At first sight, it could be a job ad for a company, a charity or even an army playing up its peacekeeping role: “Looking for something different? Enjoy contact with people from all over the world?”

But there’s a giveaway: “Will you commit body and soul for the security of the pope? “

Tucked on the website of consultancy firm Propers AG, the recruitment page for the Papal Swiss Guards is aimed at young men used to clicking a mouse rather than wielding a halberd.

Potential guards can also surf to www.schweizergarde.org.

The combination of religion, tradition and modernity is a real draw, says recruit Adrien Pasquier (21), who is heading to Rome in November.

“Wanting to serve the [Catholic] Church is my major motivation,” Pasquier, who has a decade’s experience as an altar boy, says.

On top of that, he is driven by a fascination for history—he specialised in Latin and Greek at school, before shifting to economics.

The papal force of just 110 men starts a six-month string of events on Sunday to mark 500 years of defending the Vatican, with Masses in Rome’s Sistine Chapel and in the cathedral of Fribourg, in Switzerland’s Catholic heartland.

January 22 1506, saw the arrival of the first Swiss mercenaries brought in to defend Pope Julius II in a turbulent epoch when the hardy Alpine inhabitants were renowned for battlefield skills rather than neutrality and banking. Five centuries later, the corps is still drawn exclusively from Switzerland.

Asked whether it’s uncool to don a red, blue and yellow uniform and Renaissance-style plumed helmet, Pasquier laughs: “It’s a bit like a bunch of colourful clowns—at least that’s the side people see. That’s for sure.”

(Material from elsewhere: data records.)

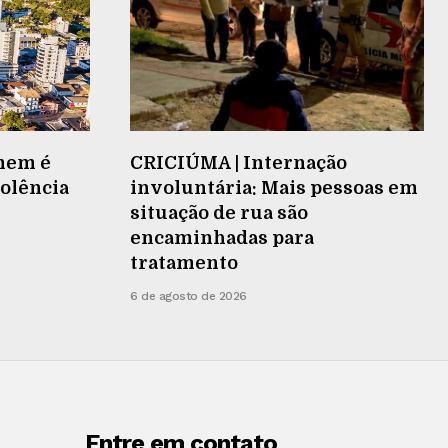
mem é
CRICIÚMA | Internação
iolência
involuntária: Mais pessoas em
situação de rua são
encaminhadas para
tratamento
6 de agosto de 2026
Entre em contato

The guards are best known for their ceremonial side, but that represents only a third of their duties.
The rest involves more typical security work—of increased importance since the 1981 assassination attempt on Pope John Paul II—including working as plainclothes bodyguards for the pontiff.

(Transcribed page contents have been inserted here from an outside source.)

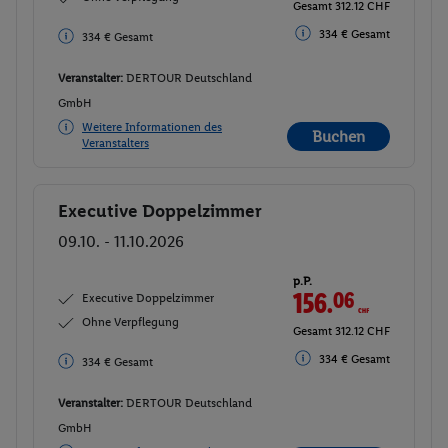
Gesamt 312.12 CHF
334 € Gesamt
334 € Gesamt
Veranstalter:
DERTOUR Deutschland
GmbH
Weitere Informationen des
Buchen
Veranstalters
Executive Doppelzimmer
Buchen
09.10. - 11.10.2026
p.P.
156.
06
CHF
Executive Doppelzimmer
Ohne Verpflegung
Gesamt 312.12 CHF
334 € Gesamt
334 € Gesamt
Veranstalter:
DERTOUR Deutschland
GmbH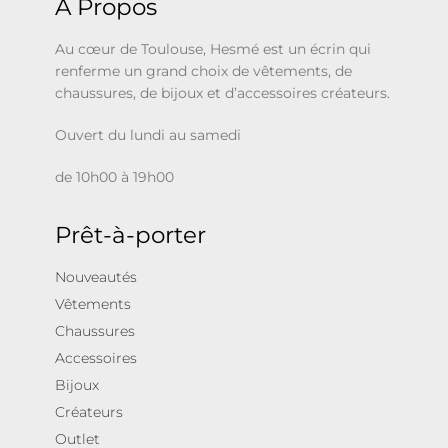
À Propos
Au cœur de Toulouse, Hesmé est un écrin qui
renferme un grand choix de vêtements, de
chaussures, de bijoux et d’accessoires créateurs.
Ouvert du lundi au samedi
de 10h00 à 19h00
Prêt-à-porter
Nouveautés
Vêtements
Chaussures
Accessoires
Bijoux
Créateurs
Outlet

The corps, long shrouded in mystery, has also lifted the veil somewhat after being rocked by scandal in 1988 when its commander and his wife were killed by a young recruit who then committed suicide.

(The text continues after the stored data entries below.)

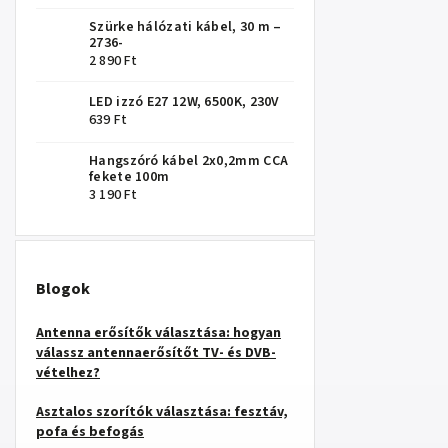
Szürke hálózati kábel, 30 m –
2736-
2 890 Ft
LED izzó E27 12W, 6500K, 230V
639 Ft
Hangszóró kábel 2x0,2mm CCA
fekete 100m
3 190 Ft
Blogok
Antenna erősítők választása: hogyan
válassz antennaerősítőt TV- és DVB-
vételhez?
Asztalos szorítók választása: fesztáv,
pofa és befogás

Would-be guards must be Swiss citizens, faithful Roman Catholics with a “good moral and ethical background,” unmarried, aged 19 to 30 and at least 1,74m tall.

They must also have completed high school or an apprenticeship, plus basic military service in the Swiss army, and be prepared to sign up at the Vatican for at least two years.

While they may seem unfashionable, the Swiss Guards never have a problem finding candidates, says Andre Wyss, head of recruitment in Switzerland’s French-speaking regions.

The guards need 30 to 40 recruits annually. Wyss had 80 inquiries last year.

“The influences of the 500th anniversary, of John Paul II and the new pope have all been positive for recruitment,” says Wyss.

“These young men are often the ones questioning their faith and wanting to deepen it,” he adds. “At the same time, there are those who haven’t completely found their way professionally and want a few more cards up their sleeve before taking the next step.”

Joining up provides a chance to learn foreign languages as well as experience the multicultural Vatican, says Wyss.

After three years’ service, guards can also obtain a widely recognised security expert’s diploma.

“The salary isn’t the number-one reason for joining,” says Wyss, although he notes that applications rise when the Swiss economy slides.

Monthly pre-tax pay is about 2 000 Swiss francs ($1 600). A fixed sum is deducted for food, but accommodation is free.

Besides the internet, potential guards can get information from their parishes—recruitment posters are common in Switzerland’s Catholic churches.

Pasquier picked up a leaflet in a chapel while out hiking with his family in 2000, aged 16.

“I kept it, then the idea came back to me four years later when I was in the army and I said to myself, ‘Why not?’”

Applicants must provide a parish reference, plus documents including school or employers’ certificates, army records and confirmation of a clean criminal record.

After a three-hour interview with Wyss or his counterparts in Switzerland’s German- and Italian-speaking regions, a successful recruit gets a green light to go to Rome for 26 days of basic training, the final filter.

“I’m planning on serving for three years,” says Pasquier.